In New Spain, the only two exceptions to the evolution of custodia to province were the organizations in Tampico and New Mexico. Although the seventeenth-century New Mexican custodia may possibly have had as many as sixty-six friars, it remained under charge of the Province of the Holy Gospel in Mexico. Also, contrary to the usual pattern of local election, the custodian throughout that century was elected not by the local group but by the mother province. Indeed, the New Mexican custodia never did receive provincial status.
As mentioned in chapter 7, the New Mexican custodia was probably formally established in 1617 with Friar Esteban Perea as the first custodian. Before that time the head of the New Mexico missions had been given the more general title of
comisario
, or commissary. Shortly after the establishment of the custodia, one of the friars, often but not always the custodian, was given the separate title of Commissary of the Holy Office of the Inquisition, Alonso de Benavides being the first Franciscan to receive this title. This powerful office became important in the struggle between church and state, although it was not fully utilized until after mid-century (see chapters 7 and 10).
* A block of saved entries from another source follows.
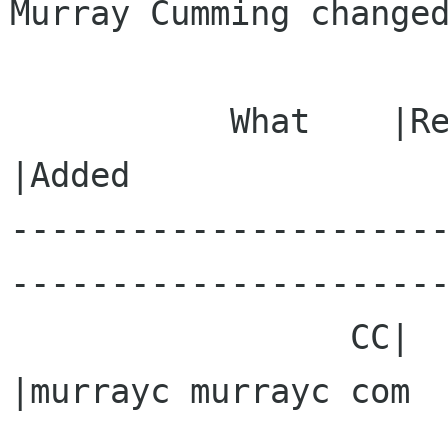
Murray Cumming changed
           What    |Removed                     
|Added

---------------------
----------------------
                 CC|                            
|murrayc murrayc com
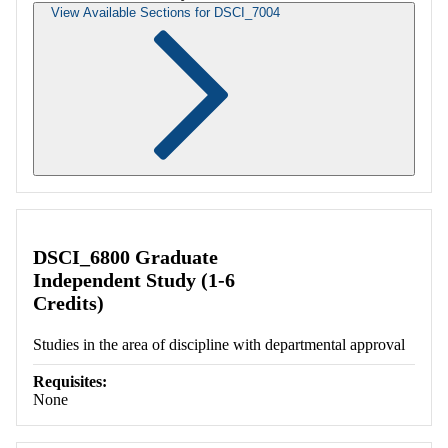
View Available Sections for DSCI_7004
Retrieving section information...
DSCI_6800 Graduate
Independent Study (1-6
Credits)
Studies in the area of discipline with departmental approval
Requisites:
None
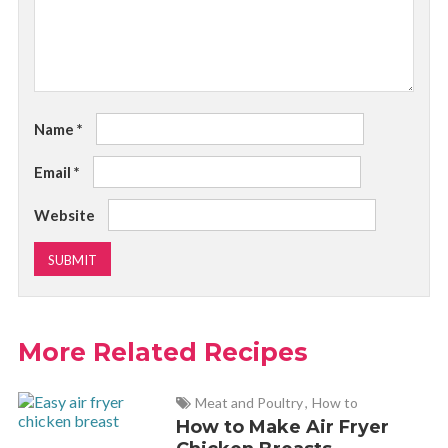
Name
*
Email
*
Website
More Related Recipes
Meat and Poultry
,
How to
How to Make Air Fryer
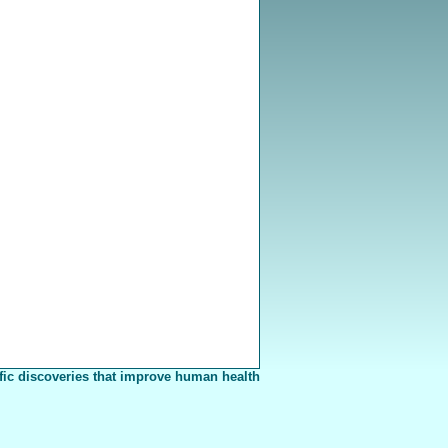
fic discoveries that improve human health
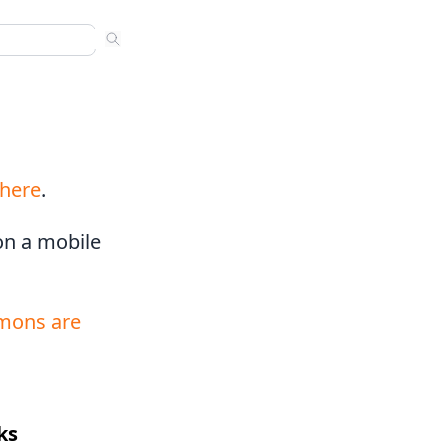
ns
 sermons. Use arrow keys to navigate results. Press Enter to
nded
s
here
.
 on a mobile
mons are
ks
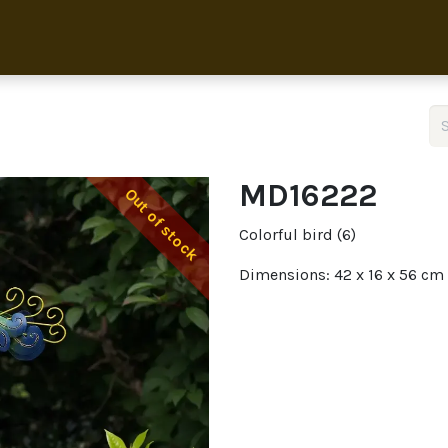
Home
Collection
About 
MD16222
Out of stock
Colorful bird (6)
Dimensions: 42 x 16 x 56 cm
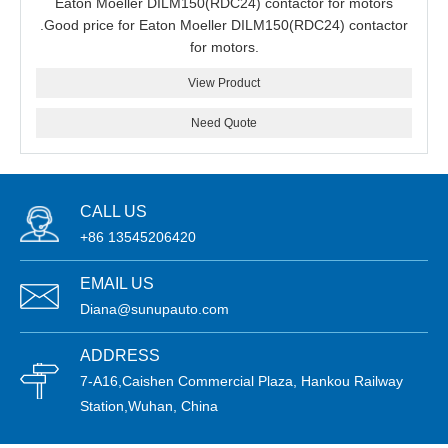
Eaton Moeller DILM150(RDC24) contactor for motors
.Good price for Eaton Moeller DILM150(RDC24) contactor
for motors.
View Product
Need Quote
CALL US
+86 13545206420
EMAIL US
Diana@sunupauto.com
ADDRESS
7-A16,Caishen Commercial Plaza, Hankou Railway
Station,Wuhan, China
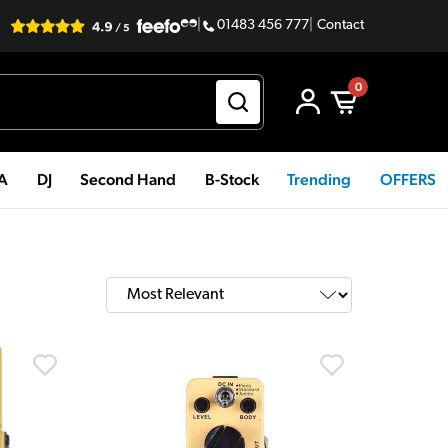
|
01483 456 777
|
Contact
0
PA
DJ
Second Hand
B-Stock
Trending
OFFERS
The first two decades of Spanish control saw only a modest increase in missionization. During the Oñate period, only the area of the Rio Grande near the Spanish settlement was missionized. Oñate's interests, after all, were focused primarily on the economic development of the area. Although friars were assigned to most of the Pueblos, there were only eight missionaries (a number that dwindled during the Oñate years), and the assignments were for the most part on paper only. The headquarter pueblo of Santo Domingo received a mission, as did San Ildefonso and San Juan (Yungue), though the San Ildefonso mission may not have been put on a firm footing until the arrival of Fray Andrés Bautista in 1609. There was some small building activity at Jemez by Fray Alonso de Lugo, but this failed, probably by 1601. Pecos had a missionary as early as 1598 but seems to have been a rather insecure foundation until around 1619 or 1620. The first permanent church in the province, as mentioned in chapter 6, built probably in the year 1600, was at Yungue. It functioned for both the Spanish settlement and for the nearby Tewa Indians of San Juan but may have been deserted when the Spaniards moved their capital to Santa Fe, being reestablished after A.D. 1640.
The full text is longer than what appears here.